Based on this experience, we wanted to offer an alternative that balanced economy with feasibility. We have come up with a way where the extra roof plastic can be used on the inside of the structure.

This means that you would not need the inflator fan but still have the effect of double plastic with the air pocket for better heat efficiency. This system does require a bit of extra “fiddling” but the net cost will be a little less.

1. The structure is covered with a single layer of plastic just the same as you would if you were only doing a single layer.
2. Take the second piece of plastic inside the greenhouse and fold it double lengthwise.
3. This double plastic will be attached to the underside of the ridge using the same aluminum as you would use to fasten the plastic to the roll up pipe.
4. Next remove the purlins from the one side of the structure and after you have pushed over the plastic, reinstall the purlins under the plastic. You will be pushing the bolts through the plastic.
5. The plastic will be fastened with wirelock to the underside of the end hoops.

We have already had some customers try this out and are very happy with the result. Please call us with any questions or to discuss your specific application and situation where you might use this. We would be happy to help you with your project!

Winter Storm and Your Structures

Winter Storm & Your Structures

Many areas have been hit with freezing rain today and even though it has generally not been enough to warrant concern for the structures, it is a good time to recap some common things when dealing with ice on buildings.

It is important to note that the ice in itself is not an issue, even a very thick layer actually has enough strength to become self supporting. There are two potential problems though:

  • If the ice stays on the building, it usually has a rough enough texture that subsequent snow will not likely slide off. This scenario lead to major problems in previous winters when we had freezing rain, followed by a dump of snow and then we had rain. This can triple the weight on a building in very short order.
  • The other potential problem happens when you are attempting to remove the ice from the building.

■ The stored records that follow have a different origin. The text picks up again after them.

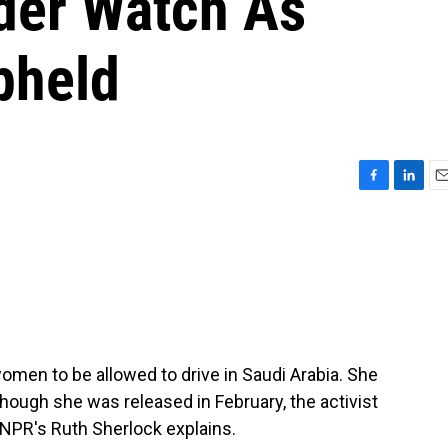
er Watch As
pheld
F
L
E
a
i
m
c
n
a
e
k
i
b
e
l
o
d
o
I
k
n
women to be allowed to drive in Saudi Arabia. She
though she was released in February, the activist
s NPR's Ruth Sherlock explains.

If the ice layer is not too significant you can gently bump the cover from the inside. ALWAYS start bumping the cover from the top. This way ice will slide over ice. Starting from the bottom creates a potential where the ice sliding down will fall back against the building and slash the cover. NEVER do all of one side and then the other. Work both sides simultaneously.

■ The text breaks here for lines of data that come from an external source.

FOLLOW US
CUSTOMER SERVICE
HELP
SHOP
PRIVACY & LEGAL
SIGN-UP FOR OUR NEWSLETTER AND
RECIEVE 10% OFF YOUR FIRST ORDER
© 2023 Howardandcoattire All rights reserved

If there is the slightest doubt in your mind about the amount of weight on the building, bump the cover from the outside using something with a long handle.

If in doubt please don’t hesitate to ask.

The benefits of going to a bigger structure

What are some of the benefits of going with a bigger structure over a smaller structure?

Budget often dictates that someone needs to start small, especially when a person is just starting out as a grower with a greenhouse.
There is also the perceived notion that staying smaller means less heating cost. In itself, that is true, since heat loss is in direct proportion to surface area exposed to the outside.

As I have mentioned before, it is very important to weigh expense
against return.

A smaller air volume has less natural circulation.
Proper air circulation for plants is critical regardless of the season.
Think of a deep pond versus a shallow pond. The deep pond never has algae on the surface because of the increased movement.

Going with a taller greenhouse will automatically increase the circulation the same way.

Another point to consider with a taller greenhouse, is that there is more open space above the plants.

This open space is where moisture can go, away from the plants even before the greenhouse ventilation system does its job.

With a lower greenhouse, moisture is always in close proximity to the plants. In a taller structure, the plants will be dry much sooner.

Moist plants in a stagnant air mass are prone to disease. These plants will, as a result, produce less.

As always, be aware of the bigger picture.